_What you need to do_
Retrieve every line from the records in which the word "Bentonville" occurs.
━━━ Provided data ━━━
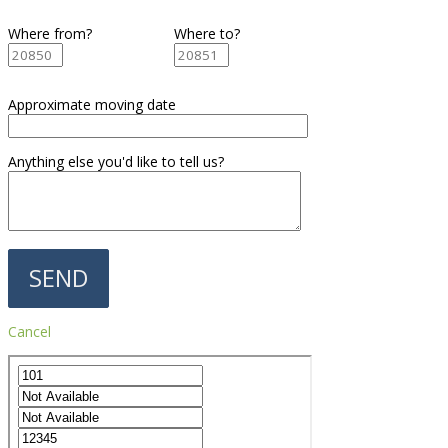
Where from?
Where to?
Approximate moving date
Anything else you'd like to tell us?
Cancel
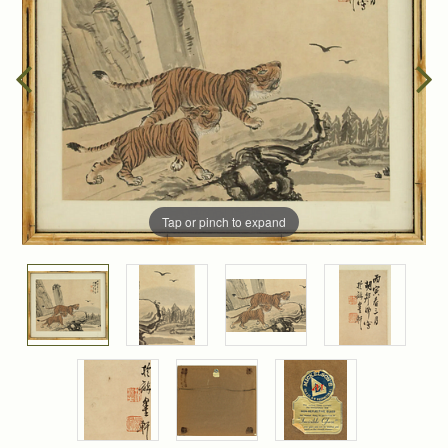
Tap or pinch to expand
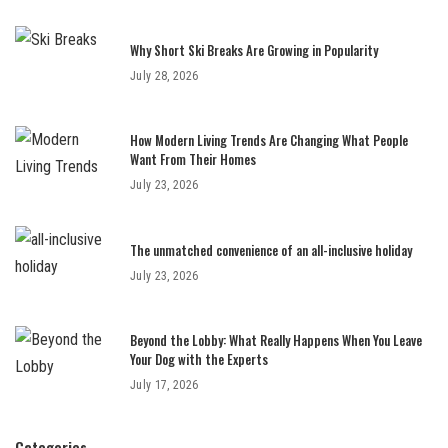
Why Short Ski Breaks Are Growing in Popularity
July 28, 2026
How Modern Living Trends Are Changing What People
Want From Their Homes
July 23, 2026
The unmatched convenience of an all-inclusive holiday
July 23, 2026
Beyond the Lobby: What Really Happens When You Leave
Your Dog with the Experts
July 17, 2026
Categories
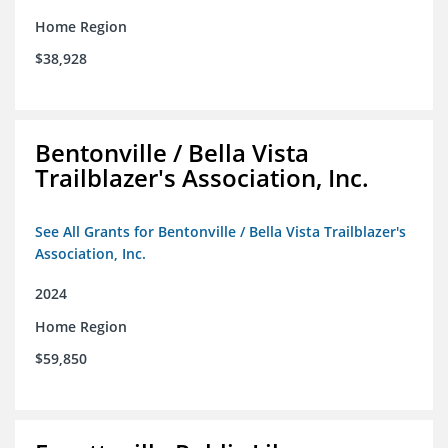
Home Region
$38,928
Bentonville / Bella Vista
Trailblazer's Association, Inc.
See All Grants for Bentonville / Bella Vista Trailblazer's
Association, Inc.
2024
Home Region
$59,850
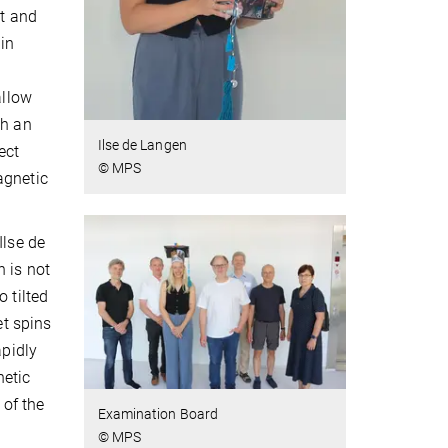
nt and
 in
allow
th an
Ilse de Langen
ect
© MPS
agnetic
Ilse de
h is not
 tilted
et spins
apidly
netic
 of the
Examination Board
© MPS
━━━
_Result of the task_
Bentonville / Bella Vista
See All Grants for Bentonville / Bella Vista Trailblazer's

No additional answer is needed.